The way I would go about it is like this. First when we start colonizing Mars, we should develop a plan to cover the entire surface with interlocking Mushroom shaped buildings. Thin at the bottom, getting thicker as you get closer to the head, approximately five kilometers in height at the top, with tether towers attached to space tethers going up to geostationary orbit. The thin stalk before and at the 1 km point, will be approximately 1 km in radius, with supports attached to the ground or adjesant stalks and attached to the stalk every 50 meters or so for added strength, mass transit purposes, freight, etc.

Rocks and Dust is processed by the bottom level factories for it's Nitrogen and Oxygen content as well as CO2 and other atmospheric gasses that is presant on earth and pumped underneath the canopy. At first most of these gasses will escape into the atmosphere and then eventually escape from the planet. The key trick here is to pump in more than escapes.
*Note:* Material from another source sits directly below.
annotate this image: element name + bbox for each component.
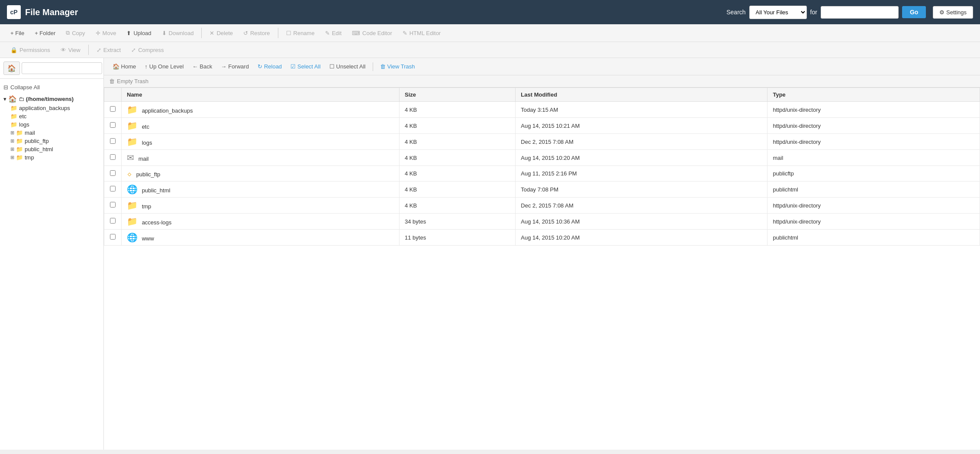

The next method of accelorating the process is by mining asteroids and sending the products down the space tethers, which every mushroom head will have at least a couple. This would require extensive space infrastructure, but assuming the Space Tether works as promised then that should be a snap.

When a large enough area is under the cover of the Canopy, then they will start sealing it off from the outside so that gasses start to accumulate. Light will be a holographic sun and blue sky hiding various giant lamps stationed every so often. Then when the gasses become tolerable for human life, start colonizing and pump any additional gasses into the atmosphere, while researching ways to stop it from leaving the atmosphere alltogether. A bias should be given for farming in the first few artificial enclosed ecosystems.

When the colony is all setup, start renovating whole floors of the mushroom heads to hold vast tanks of water or some other radiation shielding substance.

We're Terraforming, so we should make the experience as much like Earth as possible.

Mars will most likely never be self sufficient at it is a lot smaller then Earth.

The point here is to completely sidestep the whole problem of escaping gasses by basically shutting mars, or a good portion of it, off to the effects of it's mass and the sun. This will probably take a couple hundred years, maybe even faster with advanced nanotechnological assembly and robotics.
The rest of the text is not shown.